Overall I hope that readers will sense my underlying affection for this country and its eccentric people. I'm being provocative here and there and thus the quote that I've chosen to preface the whole thing...
"I disapprove of what you say, but I will defend to the death your right to say it."
- Evelyn Beatrice Hall (under the pseudonym S. G. Tallentyre), reputedly quoting Voltaire.
I fully expect some readers to disagree with my 'findings', but mature folk can think along different lines, completely disagree in fact, without becoming enemies. Mature folk don't fall out, in fact they applaud the rights of others to express their views unhindered (that's covered that then!).

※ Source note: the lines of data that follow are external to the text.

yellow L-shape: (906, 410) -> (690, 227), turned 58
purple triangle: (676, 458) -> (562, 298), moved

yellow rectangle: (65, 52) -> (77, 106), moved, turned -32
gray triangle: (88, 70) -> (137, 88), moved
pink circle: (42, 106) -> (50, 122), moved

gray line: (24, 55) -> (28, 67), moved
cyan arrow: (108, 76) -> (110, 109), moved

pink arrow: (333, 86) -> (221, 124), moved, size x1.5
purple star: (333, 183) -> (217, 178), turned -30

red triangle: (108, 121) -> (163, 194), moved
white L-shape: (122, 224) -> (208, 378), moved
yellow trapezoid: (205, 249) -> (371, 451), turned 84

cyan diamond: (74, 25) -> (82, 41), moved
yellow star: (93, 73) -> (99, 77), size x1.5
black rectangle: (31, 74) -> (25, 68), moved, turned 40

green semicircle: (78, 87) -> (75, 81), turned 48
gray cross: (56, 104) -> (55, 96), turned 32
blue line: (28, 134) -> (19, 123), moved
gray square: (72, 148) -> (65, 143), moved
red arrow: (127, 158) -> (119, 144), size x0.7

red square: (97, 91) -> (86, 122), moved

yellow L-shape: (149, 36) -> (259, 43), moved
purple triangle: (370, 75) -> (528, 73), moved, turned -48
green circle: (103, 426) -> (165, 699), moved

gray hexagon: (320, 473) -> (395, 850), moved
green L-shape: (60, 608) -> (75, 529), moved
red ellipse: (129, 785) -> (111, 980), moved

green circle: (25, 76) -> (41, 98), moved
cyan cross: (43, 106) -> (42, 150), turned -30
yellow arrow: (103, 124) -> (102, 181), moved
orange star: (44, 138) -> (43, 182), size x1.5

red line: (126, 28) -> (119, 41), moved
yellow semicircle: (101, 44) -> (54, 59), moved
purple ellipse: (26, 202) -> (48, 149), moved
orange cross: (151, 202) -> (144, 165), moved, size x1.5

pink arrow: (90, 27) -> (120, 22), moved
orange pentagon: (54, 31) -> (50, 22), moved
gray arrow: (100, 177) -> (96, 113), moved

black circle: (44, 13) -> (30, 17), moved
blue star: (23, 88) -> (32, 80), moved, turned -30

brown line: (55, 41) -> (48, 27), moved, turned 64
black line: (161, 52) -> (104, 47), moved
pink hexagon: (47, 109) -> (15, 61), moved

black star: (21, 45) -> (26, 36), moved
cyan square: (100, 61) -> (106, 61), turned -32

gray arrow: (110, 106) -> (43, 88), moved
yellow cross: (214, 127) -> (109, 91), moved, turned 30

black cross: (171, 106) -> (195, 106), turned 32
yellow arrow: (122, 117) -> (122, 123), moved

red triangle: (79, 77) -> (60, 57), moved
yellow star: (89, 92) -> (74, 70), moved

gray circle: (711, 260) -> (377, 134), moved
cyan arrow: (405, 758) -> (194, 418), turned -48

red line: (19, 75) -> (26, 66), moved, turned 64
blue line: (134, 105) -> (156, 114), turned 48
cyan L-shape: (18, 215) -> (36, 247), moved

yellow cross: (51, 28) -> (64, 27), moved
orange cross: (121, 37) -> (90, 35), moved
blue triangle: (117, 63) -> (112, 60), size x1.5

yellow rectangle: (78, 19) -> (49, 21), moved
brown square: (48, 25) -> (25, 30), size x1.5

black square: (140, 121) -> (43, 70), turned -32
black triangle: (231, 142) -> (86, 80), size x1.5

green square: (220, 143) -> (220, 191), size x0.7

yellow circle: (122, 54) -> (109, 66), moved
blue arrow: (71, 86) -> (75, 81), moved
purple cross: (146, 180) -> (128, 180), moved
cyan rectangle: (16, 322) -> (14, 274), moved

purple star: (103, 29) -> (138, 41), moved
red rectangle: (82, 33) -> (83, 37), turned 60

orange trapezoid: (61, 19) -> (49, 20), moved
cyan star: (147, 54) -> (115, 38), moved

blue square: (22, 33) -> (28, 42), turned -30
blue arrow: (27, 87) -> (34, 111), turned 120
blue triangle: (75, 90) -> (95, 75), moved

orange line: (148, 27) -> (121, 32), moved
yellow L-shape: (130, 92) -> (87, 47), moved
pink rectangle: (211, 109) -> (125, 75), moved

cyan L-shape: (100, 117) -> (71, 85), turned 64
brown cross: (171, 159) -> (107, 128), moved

The bee-eaters have arrived early. The swallows, martins and even the odd swift are swooping in the early evening, the deer have retreated to higher altitudes in search of fresher air and the presence of half-naked people down the road near the local cafés and shops indicates that the summer season is once again waking up. I'll soon be welcoming guests aboard my occasional excursions and my wife has already begun work. It is good. It is right. It is nice. As we always say here in spring - "it's nice to see things waking up," after months of the winter's sleepiness. Come late September we'll once again be saying of the tourists, "bugger off home and leave our island to us again please."
But every year at this time we find ourselves glad to see them again. Spring is sprung, the grass is riz ...bring it on.